- Born: 1082
- Died: 1116 (aged 33–34)
- Spouse: Eustace III, Count of Boulogne
- Issue: Matilda, Queen of England
- House: Dunkeld
- Father: Malcolm III of Scotland
- Mother: Margaret of Wessex

= Mary of Scotland, Countess of Boulogne =

Countess consort of Boulogne

Mary of Scotland (1082–1116) was the younger daughter of Malcolm III of Scotland and his second wife, Margaret of Wessex. Mary was a member of the House of Dunkeld by birth and Countess of Boulogne by marriage.

== Life ==
In 1086, Mary and her sister, Matilda, were sent by their parents to Romsey Abbey. Their maternal aunt, Christina, was abbess there. The girls spent their early years at the monastery, where they also received part of their education. Some time before 1093, they went to Wilton Abbey, which also had a reputation as a centre of learning, to finish their education. Matilda received many proposals for marriage but refused them all for the time being.
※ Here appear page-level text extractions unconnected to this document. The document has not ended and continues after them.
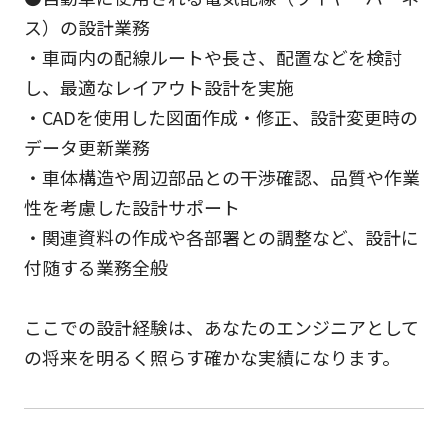
ス）の設計業務
・車両内の配線ルートや長さ、配置などを検討
し、最適なレイアウト設計を実施
・CADを使用した図面作成・修正、設計変更時の
データ更新業務
・車体構造や周辺部品との干渉確認、品質や作業
性を考慮した設計サポート
・関連資料の作成や各部署との調整など、設計に
付随する業務全般
ここでの設計経験は、あなたのエンジニアとして
の将来を明るく照らす確かな実績になります。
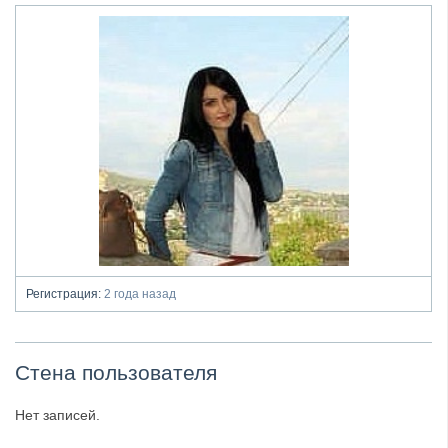
Регистрация:
2 года назад
Стена пользователя
Нет записей.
Matilda finally left the monastery in 1100 to marry King Henry I of England. The marriage was controversial because it was not clear whether the girls had been veiled as nuns. Mary herself had left the abbey in 1096. Matilda wanted her to marry as well, so Henry I arranged a match with Eustace III, Count of Boulogne. The couple had a daughter, Matilda, who succeeded Eustace and later became Queen of England.

Mary died in 1116, nine years before her husband. She was buried at the Cluniac abbey at Bermondsey.